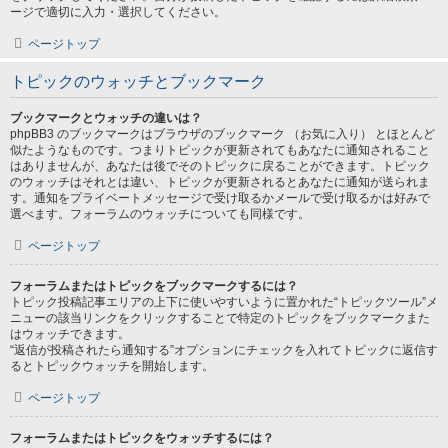
ージで適切に入力・選択してください。
ページトップ
トピックのウォッチとブックマーク
ブックマークとウォッチの違いは？
phpBB3 のブックマークはブラウザのブックマーク （お気に入り） とほとんど
似たようなものです。つまりトピックが更新されてもあなたに通知されること
はありませんが、あなたは後でそのトピックに戻ることができます。トピック
のウォッチはそれとは違い、トピックが更新されるとあなたに通知が送られま
す。通知をプライベートメッセージで受け取るかメールで受け取るかは好みで
選べます。フォーラムのウォッチについても同様です。
ページトップ
フォーラムまたはトピックをブックマークするには？
トピック投稿記事エリアの上下に使いやすいように置かれた“トピックツール”メ
ニューの該当リンクをクリックすることで特定のトピックをブックマークまた
はウォッチできます。
“返信が投稿されたら通知する”オプションにチェックを入れてトピックに返信す
るとトピックウォッチを開始します。
ページトップ
フォーラムまたはトピックをウォッチするには？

- WORK INSTRUCTIONS: With the pictures stripped out, return each record word for word.

- WORKED SOLUTION:
ージで適切に入力・選択してください。
ページトップ
トピックのウォッチとブックマーク
ブックマークとウォッチの違いは？
phpBB3 のブックマークはブラウザのブックマーク （お気に入り） とほとんど
似たようなものです。つまりトピックが更新されてもあなたに通知されること
はありませんが、あなたは後でそのトピックに戻ることができます。トピック
のウォッチはそれとは違い、トピックが更新されるとあなたに通知が送られま
す。通知をプライベートメッセージで受け取るかメールで受け取るかは好みで
選べます。フォーラムのウォッチについても同様です。
ページトップ
フォーラムまたはトピックをブックマークするには？
トピック投稿記事エリアの上下に使いやすいように置かれた“トピックツール”メ
ニューの該当リンクをクリックすることで特定のトピックをブックマークまた
はウォッチできます。
“返信が投稿されたら通知する”オプションにチェックを入れてトピックに返信す
るとトピックウォッチを開始します。
ページトップ
フォーラムまたはトピックをウォッチするには？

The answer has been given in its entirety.